We have departments that go out and buy cloud solutions, and start putting data there with no regard to security or eDiscovery or anything.
How can we realistically combat this? Policies don’t work. Training? More technology? Public shaming? It seems like it will take an actual security incident to get people to care.
Online privacy is a huge concern especially given the rise of social media and online shopping. Consumers are definitely at risk!
Very intriguing topic. It will be interesting to see what happens over the next few years.
This a very interesting topic and the public needs more visibility.
Data privacy and stewardship are very important to my company. I hope to learn alot at the event
The problem is, people do not care about their privacy until it is too late. The insights we give in our lives are way beyond the bad dreams of George Orwell’s 1984. And there’s no going back to 1948 (wasn’ t that the year it was published?)
And it is only going to get worse.
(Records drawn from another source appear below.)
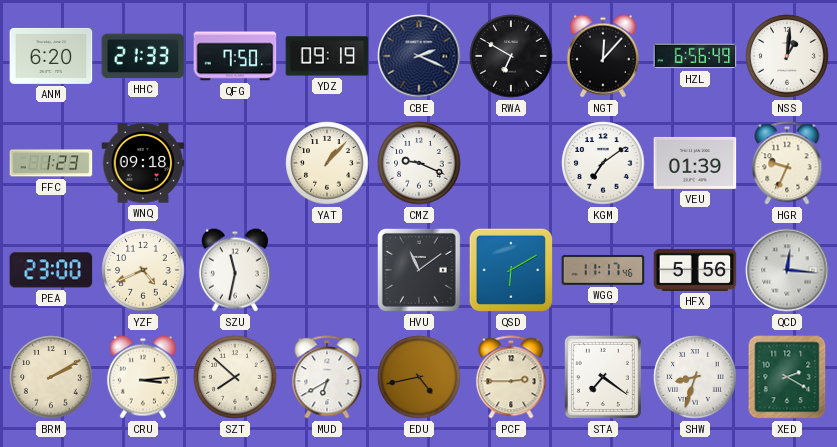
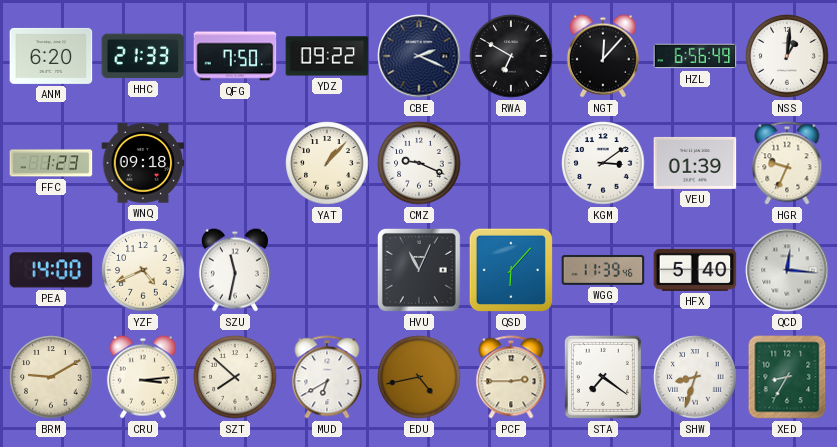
YDZ: 09:19 -> 09:22
KGM: 7:09 -> 3:09
PEA: 23:00 -> 14:00
HVU: 11:09 -> 11:04
QSD: 6:10 -> 6:07
WGG: 11:17 -> 11:39
HFX: 5:56 -> 5:40
BRM: 2:10 -> 9:10
XED: 2:20 -> 8:35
A lot of youth are giving away their privacy and the concept has a lot less impact to them now.
“Companies can repurpose their compliance programs traditionally viewed as a “cost center” for the business by turning this previously untapped information into a business asset.” Sounds promising, but needs a convincing bc – and a convincing recordsmanager/compliance officer…
Interesting topic. I think people would care more about their privacy if they had ever had an issue with it. Speaking from first hand experience, identity theft sucks 🙂
I think 2 factor authentication is hard to implement.
Try harder Tim!
thanks for the info
Certainly some PII is more dangerous than others. As we hear more and more about data breaches and information loss, we have to examine how we ourselves are both a cloud entity storing client information and cloud consumers putting our protected data out onto other clouds, and have a serious conversation on which side our data is at the most risk. Frighting as it might seem, more often than not the risks are local.